I’ve had Gone Girl in my e-Reader for nearly a year; I’ve been saving it up as I heard it was such a great book.
Mmmmmm. It’s certainly fun to read, and it gallops along with lots of fun twists and turns, but is it great, exactly? Maybe it wasn’t fair to read it on the heels of Hilary Mantel’s book. John Grisham has great plots too, but once you’ve read it, you’re not going to read it again because you know what happens. That’s kind of how I felt about Gone Girl. Might make a great movie, but is it a great novel? I certainly won’t be reading it again and am kind of annoyed that I didn’t get it from the library. I think Grisham is a good comparison. The Pelican Brief is a good movie, no?
I like plot; I like speed, too. But I also like thoughtful writing and good language. I’m not saying that Gone Girl isn’t thoughtful, it’s just one-dimensional and didn’t give me the satisfaction of a brilliantly-written novel. So, fun to read but not what I was expecting given all the hoo-hah that’s been going on around this book. Plus, the characters are really hateful so there’s nobody to root for. You finish and think, Oh, for God’s sake.
The Submission by Amy Waldman deals with the jury selection of anonymously-submitted proposals for a 9/11 memorial. The winner turns out to be Muslim – nominally so, as he is an American-born architect who is very secular – but you can imagine. This is very well done. The characters are complex and real, the plot just unfolds naturally, uncontrived, and the writing is sharp. The idea is brilliant and I bet parts of this just wrote itself. (Ooo, I deserve the smack Amy Waldman would want to give me for that. Sorry! It’s a compliment!) It’s kind of depressing, of course. The anti-Muslim hysteria after 9/11 was not pretty and this book really reminds you of that time when people lost their minds and turned into bigots. All of a sudden you can see how the Holocaust happened, and how witch trials happened. Something weird happens to some people. Logic just flies right out the window, and takes with it compassion. Sad. Waldman does a good job with a character who is one of these people who use bigotry in the service of their grief, their anger. The Submission also reminded me of that documentary about the Dixie Chicks, Shut Up And Sing, after they made an antiwar statement and people went nuts. Do people forget what democracy is? Apparently they do and this book is a good reminder of that sad fact.

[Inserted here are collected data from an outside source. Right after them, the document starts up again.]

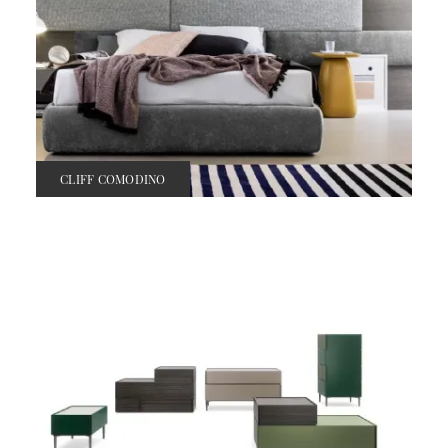
CLIFF COMODINO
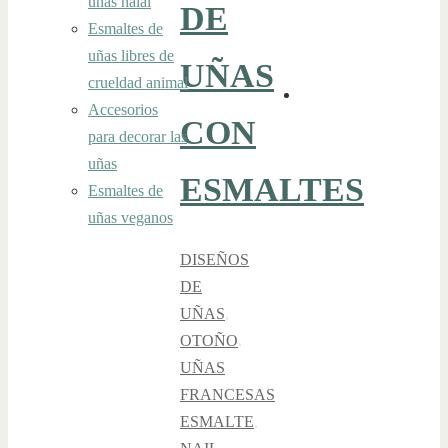
uñas halal
DE
Esmaltes de
uñas libres de
UÑAS
crueldad animal
Accesorios
CON
para decorar las
uñas
ESMALTES
Esmaltes de
uñas veganos
DISEÑOS
DE
UÑAS
,
OTOÑO
,
UÑAS
FRANCESAS
ESMALTE
,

Deborah Harkness’ All Souls Trilogy began with A Discoverie of Witches and the second installment is called Shadow of Night. I borrowed Discoverie from the library this fall and enjoyed it well enough to download the second instalment. It’s well-researched, well-written, and if you liked the Twilight series and the Outlander series (Diana Gabaldon’s time-traveler books), you’ll like this. I liked both, particularly Outlander, I’m liking this, but it is what it is. I actually think Outlander is a better series (until the sixth book; my sister read them all one after the other and she abandoned the last book: “Ah, I’m starting to hate these people.”) and this is sort of Outlander with magic bells on. It’s fun.
The next book will hit a little heavier, I’m ready for it. I’ve got Jared Diamond’s new book, The World Until Yesterday, I have Siddhartha Mukherjee’s The Emperor of All Maladies, and another G.J. Meyer book called A World Undone, which is about the First World War, I believe. But Alan Bradley also has a new book out and I downloaded it immediately. I don’t know if I can keep back from that one. His books, if you haven’t read them already (and if not why not?) are wonderful, wonderful, wonderful.